Drugs on the Road

Coke Around the World

75% of cocaine is grown and maufactured in Colombia although there are many factories just over the borders with Peru, Bolivia and Ecuador where persecution from the army is less.

Colombia was almost torn apart in the early 90’s with the rise of drug lords such as Pablo Escabar. The latter almost took over the city of Medellin by offering huge bounties for the life of any policeman. After some of the major cartels were successfully hounded to death, the export business fell into the hands of the guerillas in the jungle who quickly learnt the ropes.

Coca farming is a means of sustenance for thousands of peasant farmers but they see no real money from it. The fields are sprayed by government planes with US backing but make no sizeable difference to the amount of cocaine smuggled out each year.

Between Colombia and the US is a labyrinth of supply routes and corruption. Cocaine is smuggled by planes and boats between the Carribean islands in a long, twisting route to American ports. The vast majority is said to come through Mexico.

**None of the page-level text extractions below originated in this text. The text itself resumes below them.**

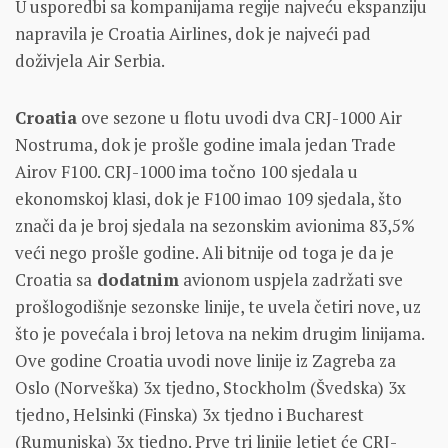
U usporedbi sa kompanijama regije najveću ekspanziju
napravila je Croatia Airlines, dok je najveći pad
doživjela Air Serbia.
Croatia
ove sezone u flotu uvodi dva CRJ-1000 Air
Nostruma, dok je prošle godine imala jedan Trade
Airov F100. CRJ-1000 ima točno 100 sjedala u
ekonomskoj klasi, dok je F100 imao 109 sjedala, što
znači da je broj sjedala na sezonskim avionima 83,5%
veći nego prošle godine. Ali bitnije od toga je da je
Croatia sa
dodatnim
avionom uspjela zadržati sve
prošlogodišnje sezonske linije, te uvela četiri nove, uz
što je povećala i broj letova na nekim drugim linijama.
Ove godine Croatia uvodi nove linije iz Zagreba za
Oslo (Norveška) 3x tjedno, Stockholm (Švedska) 3x
tjedno, Helsinki (Finska) 3x tjedno i Bucharest
(Rumunjska) 3x tjedno. Prve tri linije letjet će CRJ-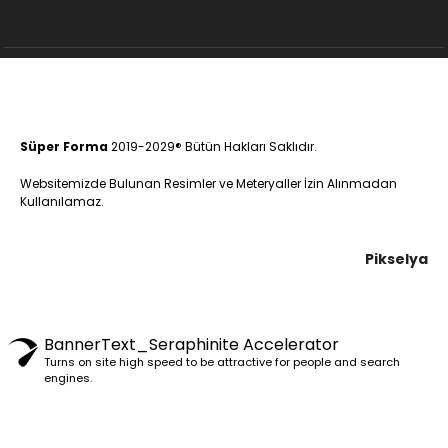
Süper Forma
2019-2029® Bütün Hakları Saklıdır.
Websitemizde Bulunan Resimler ve Meteryaller İzin Alınmadan
Kullanılamaz.
Pikselya
BannerText_Seraphinite Accelerator
Turns on site high speed to be attractive for people and search
engines.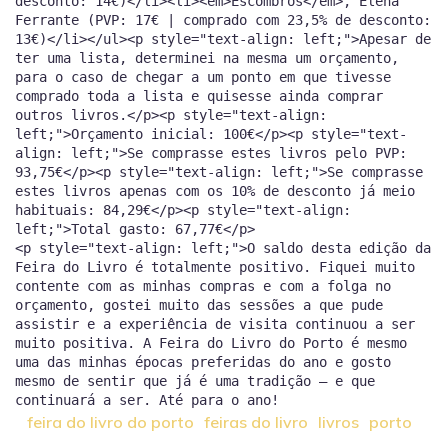
desconto: 14€)</li><li><em>Escombros</em>, Elena
Ferrante (PVP: 17€ | comprado com 23,5% de desconto:
13€)</li></ul><p style="text-align: left;">Apesar de
ter uma lista, determinei na mesma um orçamento,
para o caso de chegar a um ponto em que tivesse
comprado toda a lista e quisesse ainda comprar
outros livros.</p><p style="text-align:
left;">Orçamento inicial: 100€</p><p style="text-
align: left;">Se comprasse estes livros pelo PVP:
93,75€</p><p style="text-align: left;">Se comprasse
estes livros apenas com os 10% de desconto já meio
habituais: 84,29€</p><p style="text-align:
left;">Total gasto: 67,77€</p>
<p style="text-align: left;">O saldo desta edição da
Feira do Livro é totalmente positivo. Fiquei muito
contente com as minhas compras e com a folga no
orçamento, gostei muito das sessões a que pude
assistir e a experiência de visita continuou a ser
muito positiva. A Feira do Livro do Porto é mesmo
uma das minhas épocas preferidas do ano e gosto
mesmo de sentir que já é uma tradição — e que
feira do livro do porto
feiras do livro
livros
porto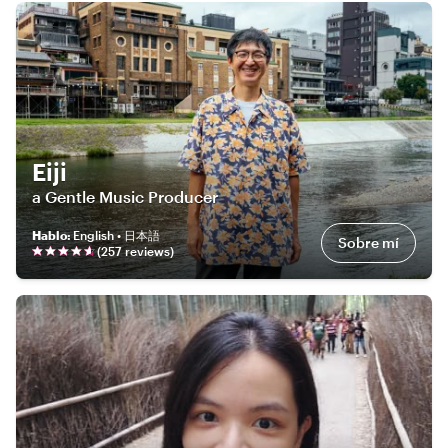
Eiji
a Gentle Music Producer
Hablo
:
English • 日本語
Sobre mí
(
257
review
s
)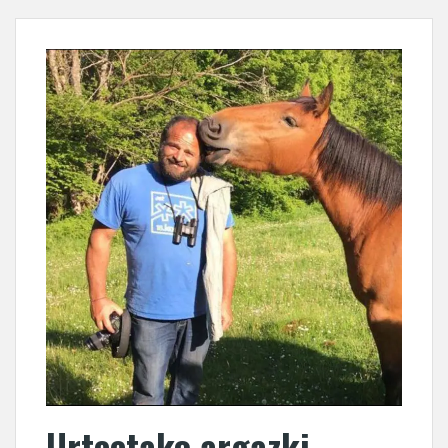
Urteetako argazki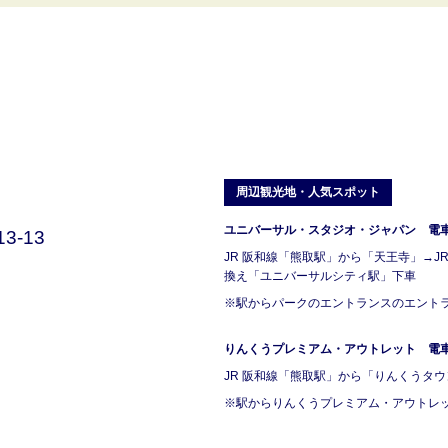
周辺観光地・人気スポット
ユニバーサル・スタジオ・ジャパン 電車で
3-13
JR 阪和線「熊取駅」から「天王寺」→J
換え「ユニバーサルシティ駅」下車
※駅からパークのエントランスのエントランス
りんくうプレミアム・アウトレット 電車で
JR 阪和線「熊取駅」から「りんくうタ
※駅からりんくうプレミアム・アウトレット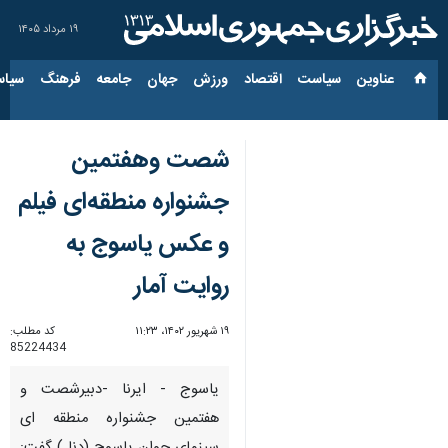
۱۹ مرداد ۱۴۰۵
عناوین‌
سیاست
اقتصاد
ورزش
جهان
جامعه
فرهنگ
سیاس
شصت وهفتمین
جشنواره منطقه‌ای فیلم
و عکس یاسوج به
روایت آمار
۱۹ شهریور ۱۴۰۲، ۱۱:۲۳
کد مطلب:
85224434
یاسوج - ایرنا -دبیرشصت و
هفتمین جشنواره منطقه ای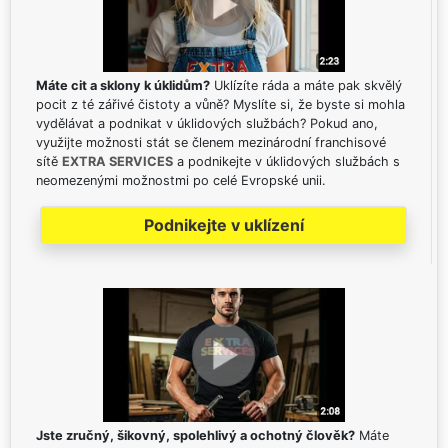
Máte cit a sklony k úklidům?
Uklízíte ráda a máte pak skvělý
pocit z té zářivé čistoty a vůně? Myslíte si, že byste si mohla
vydělávat a podnikat v úklidových službách? Pokud ano,
využijte možnosti stát se členem mezinárodní franchisové
sítě
EXTRA SERVICES
a podnikejte v úklidových službách s
neomezenými možnostmi po celé Evropské unii.
Podnikejte v uklízení
Jste zručný, šikovný, spolehlivý a ochotný člověk?
Máte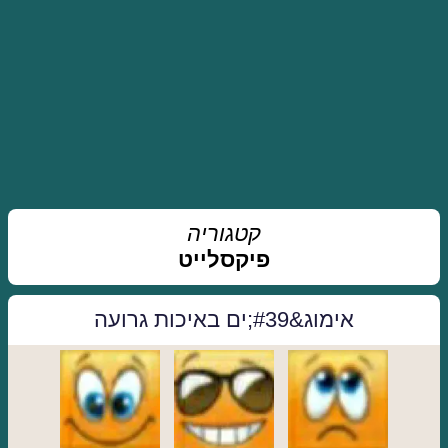
קטגוריה
פיקסלייט
אימוג&#39;ים באיכות גרועה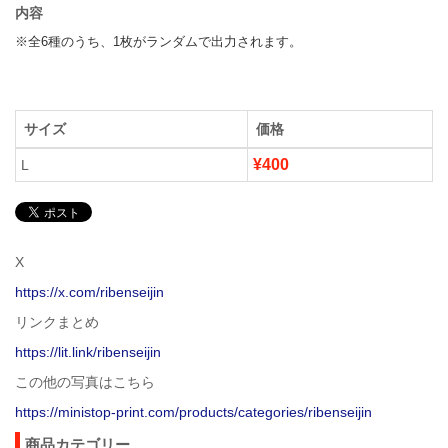
内容
※全6種のうち、1枚がランダムで出力されます。
サイズ
価格
¥400
L
X
https://x.com/ribenseijin
リンクまとめ
https://lit.link/ribenseijin
この他の写真はこちら
https://ministop-print.com/products/categories/ribenseijin
商品カテゴリー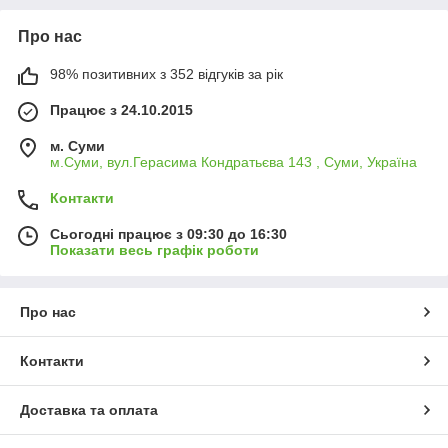
Про нас
98% позитивних з 352 відгуків за рік
Працює з 24.10.2015
м. Суми
м.Суми, вул.Герасима Кондратьєва 143 , Суми, Україна
Контакти
Сьогодні працює з 09:30 до 16:30
Показати весь графік роботи
Про нас
Контакти
Доставка та оплата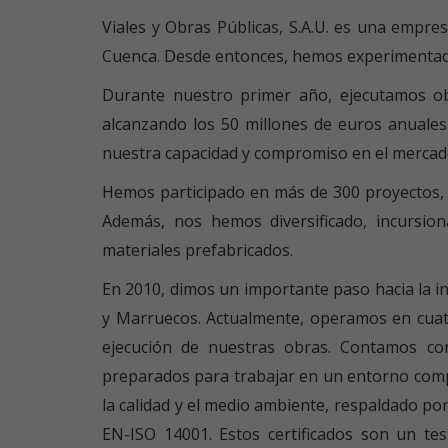
Viales y Obras Públicas, S.A.U. es una empre
Cuenca. Desde entonces, hemos experimentado 
Durante nuestro primer año, ejecutamos ob
alcanzando los 50 millones de euros anuales
nuestra capacidad y compromiso en el mercad
Hemos participado en más de 300 proyectos, a
Además, nos hemos diversificado, incursion
materiales prefabricados.
En 2010, dimos un importante paso hacia la i
y Marruecos. Actualmente, operamos en cuatr
ejecución de nuestras obras. Contamos con
preparados para trabajar en un entorno compe
la calidad y el medio ambiente, respaldado po
EN-ISO 14001. Estos certificados son un te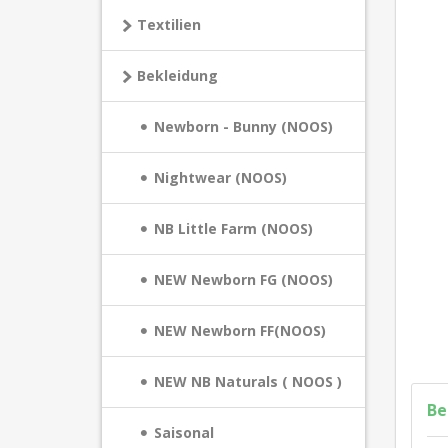
Textilien
Bekleidung
Newborn - Bunny (NOOS)
Nightwear (NOOS)
NB Little Farm (NOOS)
NEW Newborn FG (NOOS)
NEW Newborn FF(NOOS)
NEW NB Naturals ( NOOS )
Be
Saisonal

Cocaine itself is cheap in Colombia and is a common recreational drug among the young. The by-product,. Basuco, similar to crack is smoked amongst the city slums and induces highly violent, even psychotic behaiour.

Whilst no cocaine is actually grown in Brazil, cocaine passes freely down the Amazon from Colombia and, next to alcohol, is the preferred drug of the poor. As a consequence the drug cartels of the favelas grow rich from both the domestic market and exports. The huge profits have enabled the favelas to arm up and defend themselves against both the invasions of the military police and rival cartels.

Cocaine is a recreational drug typically taken by middle class professionals and the drug has something of a chic status. This has something to do with the price – at an average of $80 a gram it’s hardly an everyday taste for most.